The last two weeks have been very busy. I collaborated with the design teachers at North Rowan High School and provided a three day training for 10 educators from three of the feeder schools in the North area. This training was the first of a kind for our community. Our objective were to prepare teachers that will be teaching design and Challenge Based Learning (CBL) for the upcoming year. This training was truly trailblazing for many reasons. We crafted the training that we felt neophyte design teachers would need. We also wanted the training to be active and for participants to be truly engaged in the process. We provided a balance of having teachers participate as a student as well as providing teaching tips. Many of the teachers that we trained readily shared how effective that they found the training.
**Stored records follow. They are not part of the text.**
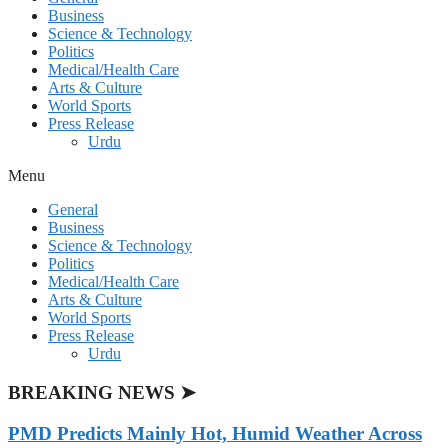
Business
Science & Technology
Politics
Medical/Health Care
Arts & Culture
World Sports
Press Release
Urdu
Menu
General
Business
Science & Technology
Politics
Medical/Health Care
Arts & Culture
World Sports
Press Release
Urdu
BREAKING NEWS ➤
PMD Predicts Mainly Hot, Humid Weather Across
As design teachers, we must model what we teach. We met in May to begin to outline the training with identified learning goals and outcomes. But we also wanted an extraordinary learning experience that would ensure that our attendees dreamed big and boldly. We incorporated two off-campus learning expeditions (field trips). In the first expedition, participants were ushered into an activity bus and taken to a local shopping center after completing a design process where participants partnered up and progress through the Design Thinking process. They were charged with creating a gift based on determining the needs of their partner, an activity provided by d.design school from Stanford. After participants had ideated and received feedback from their partners, they choose a prototype to create. We then quickly ushered the participants to the local shopping center with $5 to purchase materials for their prototypes. Participants had the opportunity to purchase any items within their budget to create their prototypes. They had to obtain items that could be assembled together to create the prototype. They could not give their partner a pre-made item; instead, they had to assemble the prototype using multiple items. Our second trip involved visiting our local homeless shelter where we learned about the services provided both to homeless individuals and those with financial needs. We also managed to work in a presentation about the energy efficiencies of the buildings Participants were totally blown away with what they experienced. They also had lunch at the shelter where they interacted with many of the guests that the shelter serves. Participants were encouraged to spend some time getting to know some of the guests and their stories, another connection to the empathy piece of design.
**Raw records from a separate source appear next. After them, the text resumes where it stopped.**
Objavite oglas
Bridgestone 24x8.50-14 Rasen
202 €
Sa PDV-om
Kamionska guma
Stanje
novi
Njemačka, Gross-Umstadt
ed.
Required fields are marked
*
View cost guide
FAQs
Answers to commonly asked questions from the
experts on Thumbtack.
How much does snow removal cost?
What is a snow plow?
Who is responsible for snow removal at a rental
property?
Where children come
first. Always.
Many participants found the process of creating a gift for their partner to be challenging as it required them to create something new that met the needs of their partners. And this is the point of design. As we progressed through the training, we reminded teachers of the importance of helping students to focus the needs of others instead of their individual needs. I asked several groups what each person thought about what their partner made for them and if it met their needs. I also asked each person if they would buy the product that was created and how much they would pay for it. It was amazing to see the variety of responses. Some individuals really felt like their partner "zeroed in" on their needs and created something that would personally benefit them. Other individuals felt differently and would have liked to see have seen their partner focus more extensively on their needs. This is an important element of design. The designer must suspend much of their self (and possibly ego) to create something that focuses on the end user. This is what I love most about teaching design. It helps others step outside of themselves and connect to another person or larger world in a way that makes a difference. I reminded participants that much of the work that they will be doing will overlap with the work that an anthropologist does when they employ ethnography to understand a new group or culture.
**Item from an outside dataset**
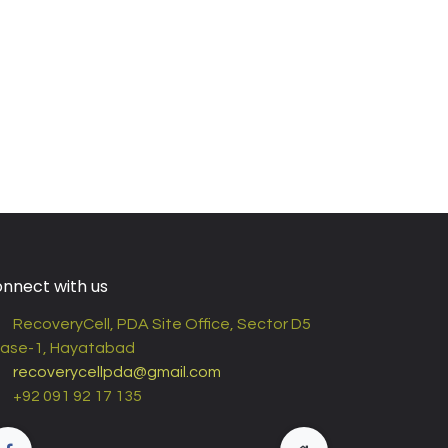
nnect with us
RecoveryCell, PDA Site Office, Sector D5
ase-1, Hayatabad
recoverycellpda@gmail.com
+92 091 92 17 135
Perhaps a much larger important point of design focuses on helping the designer to expand their ability to empathize with others. I think many of us would agree on the importance of this in today's world. As a former science teacher, I understand the importance of making sure that we have scientific literate citizens and teaching our content. However, I would argue that even more important than that is creating citizens who understand others and solve problems that change the quality of life for others. And this is precisely what we do in design. It is my hope that after this training, the teachers will be better able to support their students as they learn to design for others and make a difference in the lives of others.
The ideas shared here are my own and do not necessarily represent my employers, associations, or organizations. These thoughts are entirely my own.